UCOP responded by modeling additional rates and removing some groups from the rate calculation because they created disparities. UCOP also proposed a cap of $240K so that faculty with a large “Y” salary component would not pay benefits on salary above the cap.
The new methodology also had to pass muster with the U.S. Department of Cost Allocation (DCA), the federal agency that establishes rules for how educational institutions apply costs to contracts and grants. In December, Senate Chair Powell joined a meeting with UCOP and DCA representatives to discuss the addition of a separate rate for summer salary. This meeting yielded a better than anticipated outcome. DCA did not support a scenario that includes a separate rate for summer salaries, so the Steering Committee is recommending that summer salaries be charged a 0% rate for benefits to reduce adverse funding impacts. Summer salaries are currently being charged benefits that average between 10-12%. Emeriti with grants will be treated similarly, since no UCRP contributions are made for them. The Steering Committee also decided not to pursue adding sabbaticals to the rates.
The latest scenario under consideration includes separate rates for (1) faculty; (2) other academics; (3) staff; (4) postdocs and employees with health benefits only; (5) interns, residents, and employees with no benefits; and, on campuses with medical centers (6) faculty on the Health Sciences Compensation Plan with “Y” salaries.

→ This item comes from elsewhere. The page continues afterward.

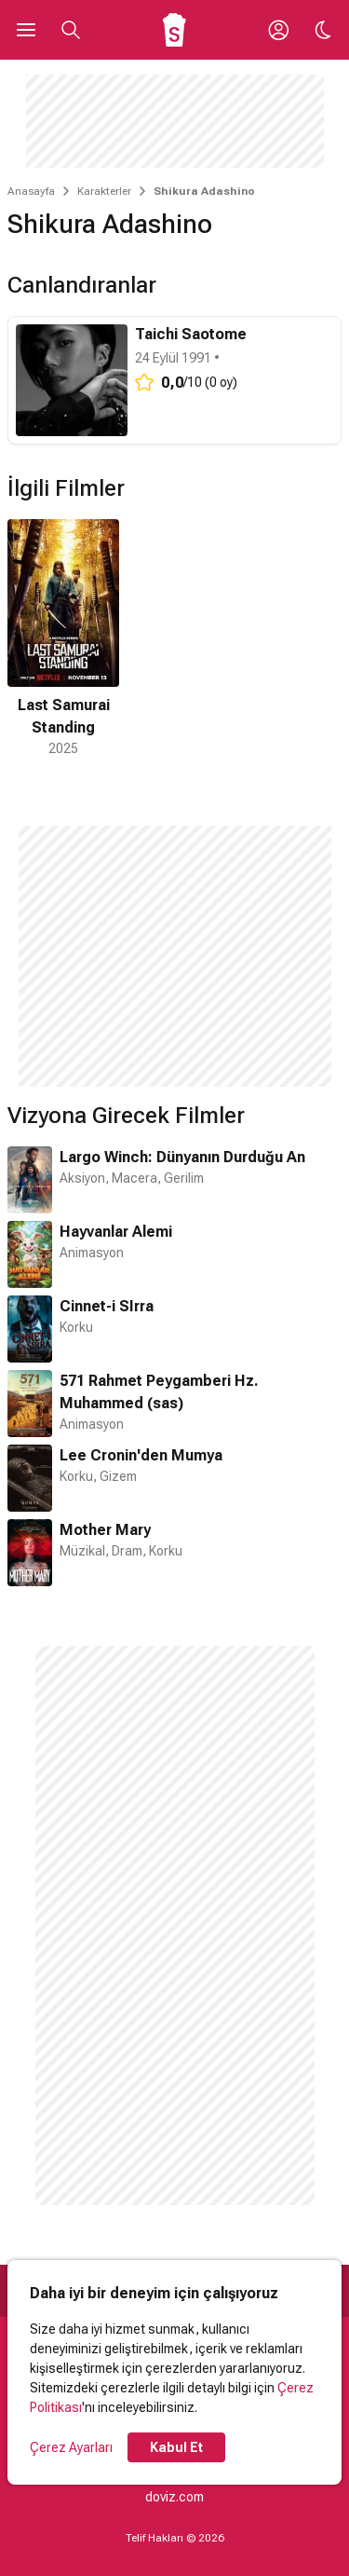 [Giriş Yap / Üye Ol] (278, 29)
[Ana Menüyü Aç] (26, 29)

UCOP is modeling additional scenarios, but hopes to reach an agreement with campuses about a final model by late March, so they can send the model to the DCA for review in April. UCOP hopes to implement the model alongside Wave I of UCPath.
“We are pleased with this outcome and with the administration’s responsiveness to our requests for new modeling and revisions to the proposal,” said Chair Powell. “This is an example of shared governance making policy better.”